At present, some jurisdictions require that all adverse events, regardless of where in the world they occurred, must be reported. This often requires manufacturers to submit more than one report about the same event, a phenomenon known as "echo reporting". Other jurisdictions require adverse event reports that have occurred within their national boundaries.
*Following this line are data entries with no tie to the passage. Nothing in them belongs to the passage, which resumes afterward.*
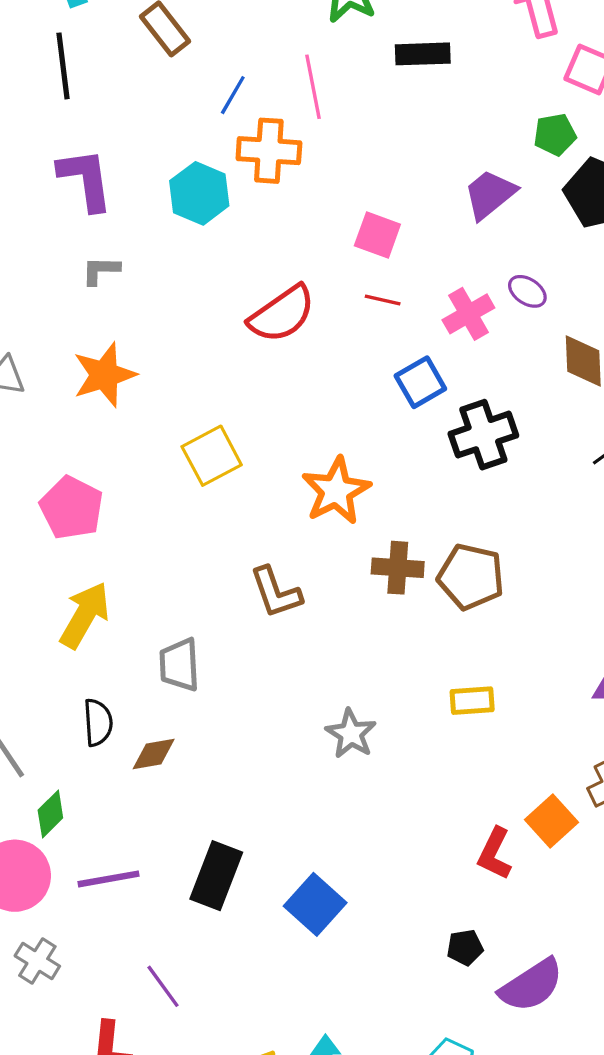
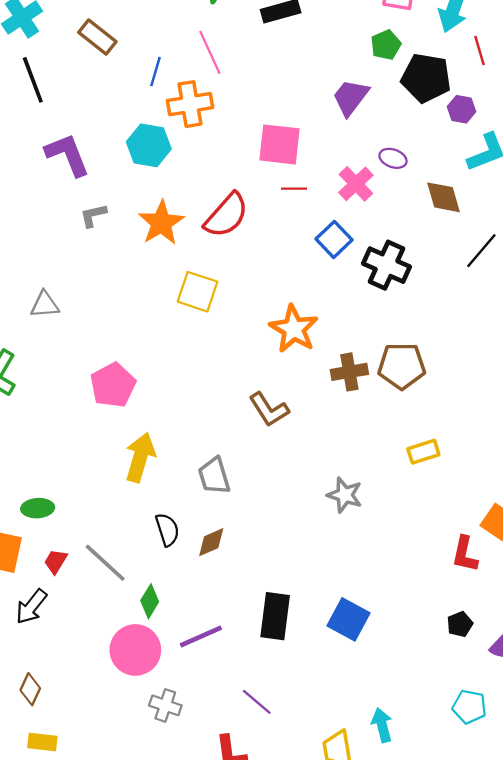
pink square: (377, 235) -> (279, 144), size x1.4
orange star: (104, 375) -> (161, 223), moved
black cross: (483, 435) -> (386, 265), turned -33
yellow square: (212, 456) -> (198, 292), moved, turned -30
pink pentagon: (72, 508) -> (113, 385), turned 30

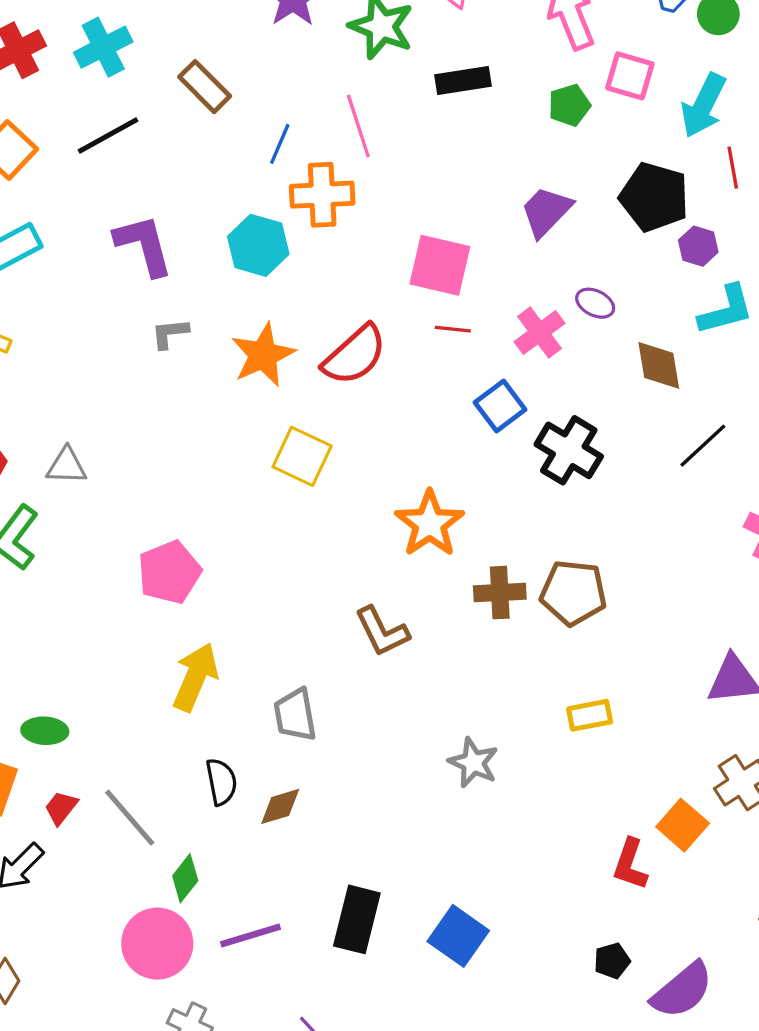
green pentagon: (386, 45) -> (569, 105), moved
black line: (33, 80) -> (108, 135), turned 75
gray triangle: (45, 305) -> (67, 466), moved

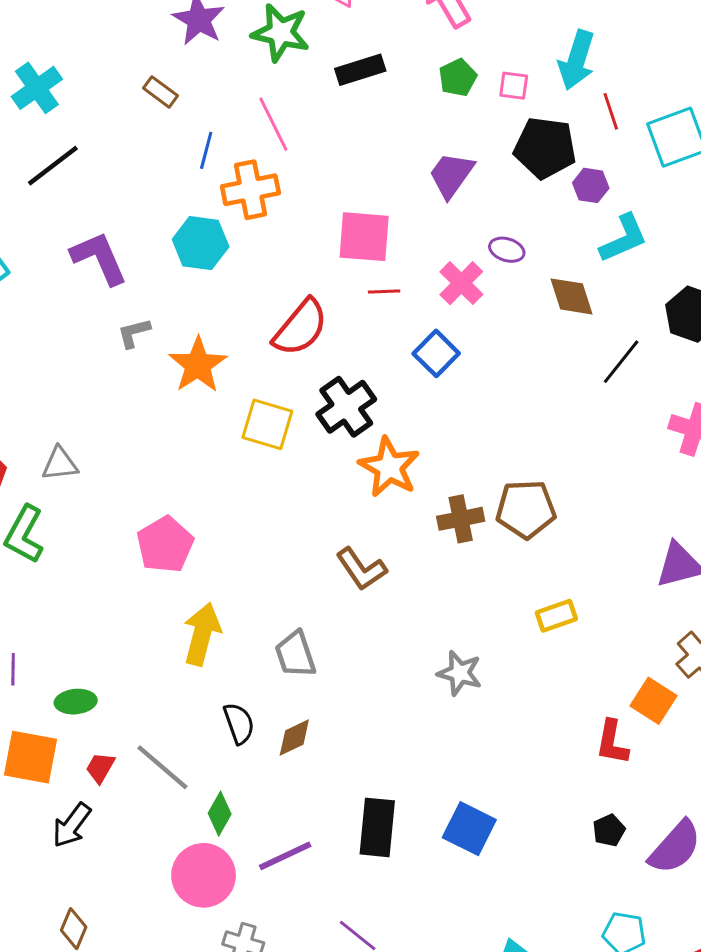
pink square: (630, 76) -> (514, 86), moved, size x0.7
brown rectangle: (205, 87) -> (160, 92), moved, size x0.7
orange star: (263, 355) -> (198, 365), moved
black cross: (569, 450) -> (346, 407), moved, turned 32

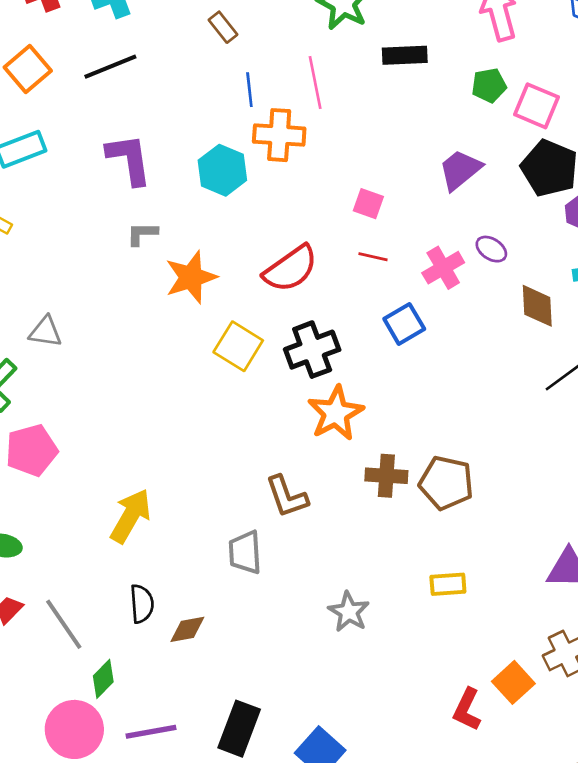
pink square: (514, 86) -> (537, 106), size x1.6
blue line: (206, 150) -> (249, 90), turned -36
pink square: (364, 237) -> (368, 204), size x0.6
pink pentagon: (165, 545) -> (32, 450), moved
gray trapezoid: (295, 654) -> (245, 552), moved

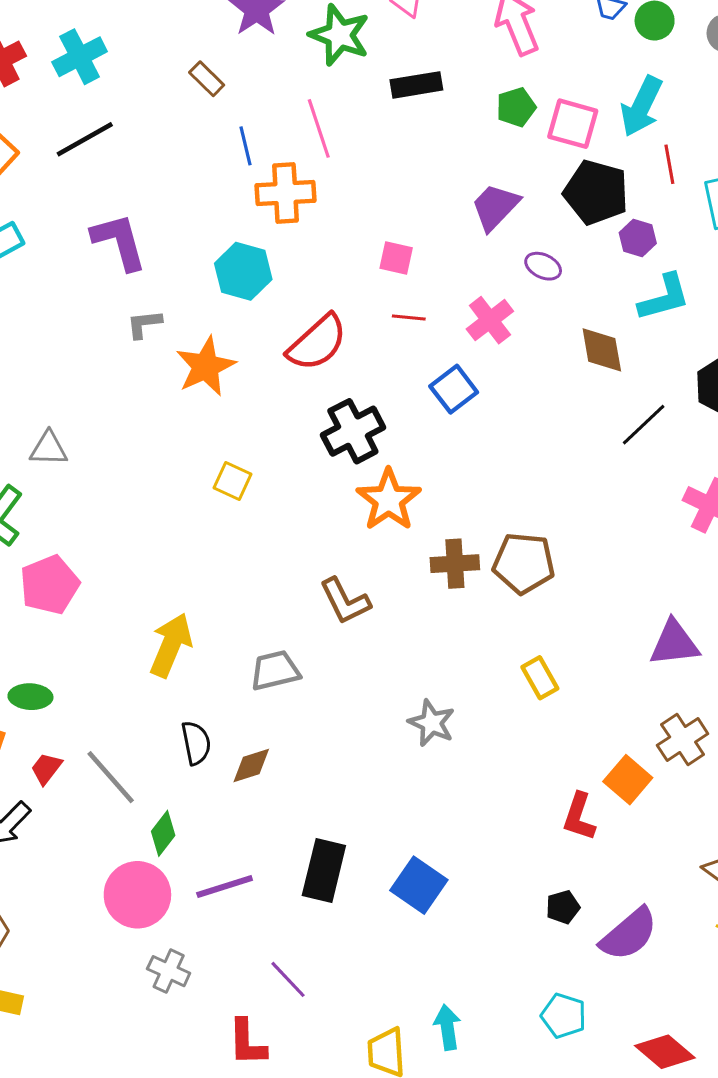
cyan hexagon: (222, 170) -> (243, 271), moved
purple ellipse: (491, 249) -> (543, 266), moved
yellow square: (238, 346) -> (232, 481), moved, size x0.7
gray trapezoid: (245, 552) -> (275, 670), moved, turned 87
yellow rectangle: (448, 584) -> (540, 678), turned 72

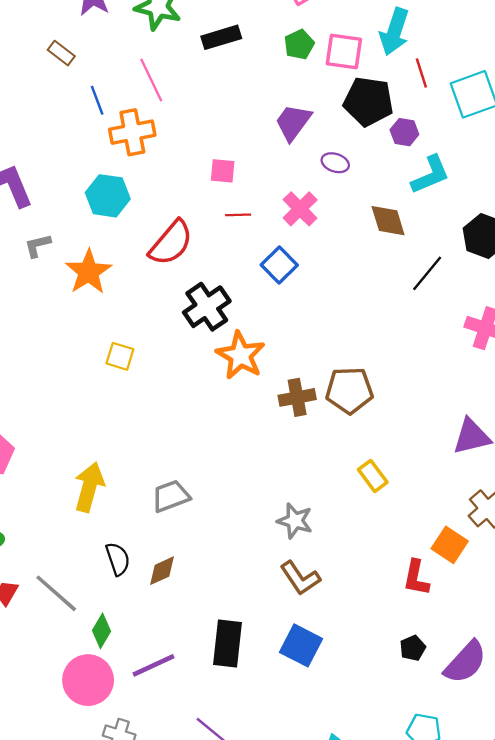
brown L-shape: (345, 601) -> (300, 578), moved

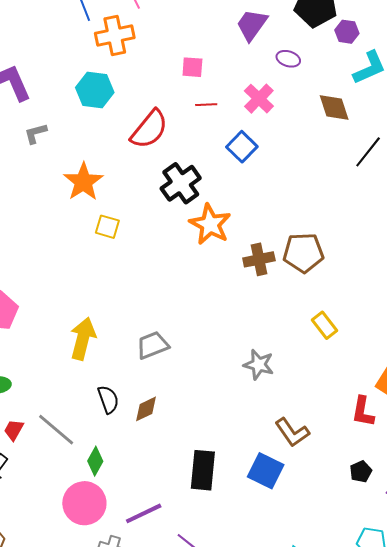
orange star: (88, 272) -> (83, 182), moved
brown L-shape: (300, 578) -> (292, 432), moved
purple line: (153, 665) -> (144, 513), moved

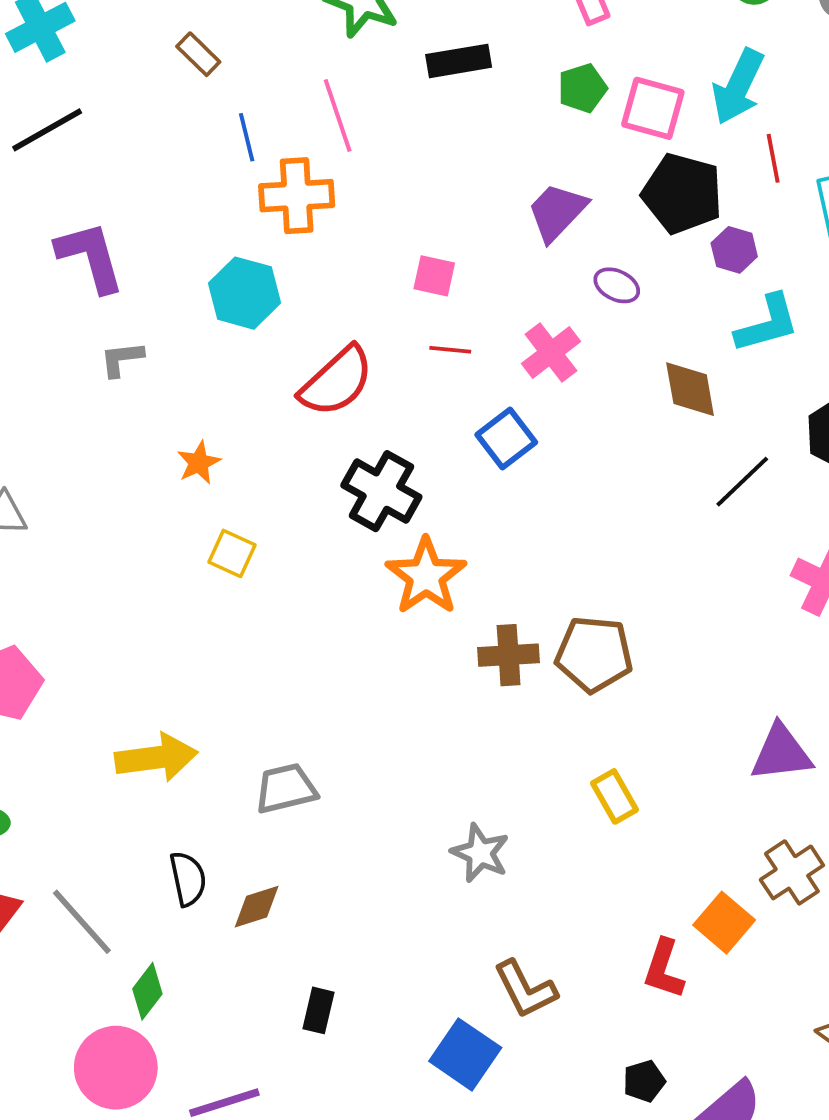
orange star: (83, 182) -> (199, 463), size x0.6
black cross: (181, 183) -> (381, 491), turned -33
yellow arrow: (83, 339) -> (156, 758), turned 60
black rectangle: (203, 470) -> (318, 1010), moved, size x0.6

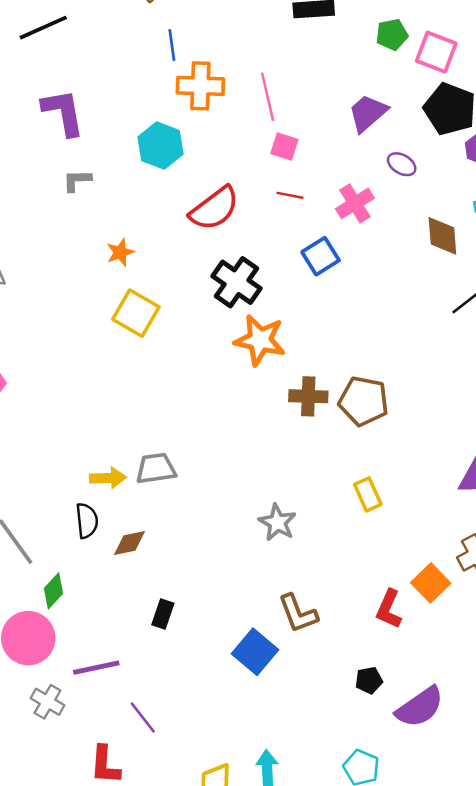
pink line: (338, 115) -> (268, 97), moved
yellow square: (232, 553) -> (136, 313), size x1.5
orange star: (426, 576) -> (260, 340), turned -30
yellow arrow: (156, 758) -> (108, 478), moved, size x0.7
SG2 is exploring the possibility of manufacturers submitting adverse event reports to the NCA where the event occurred and for significant events to be shared between NCAs through a vigilance exchange scheme. Such a scheme is currently under pilot with participation from all GHTF members. For the pilot, SG2 has developed some broad reporting parameters intended to focus exchanges on high-risk problems where there is some element of decision on regulatory action. The pilot and other SG2 work may one-day result in the development of a global vigilance database, whereby vigilance information is exchanged passively between NCAs. However, the participants are adamant that a system where vigilance information is actively exchanged would be very useful.
Future Plans
SG2 is currently formulating recommendations in regards to timeframes for certain types of reports. Consensus is developing around a maximum of 30 days by which an adverse event report, including the results and conclusions of the manufacturer's investigation must be submitted to the relevant NCA. The group is discussing a much shorter timeframe for the reporting of "issues of significant public health concern".
The group is also developing a global data set for adverse event reporting. This will be the information required from a manufacturer when an adverse event report is submitted. This work is almost complete.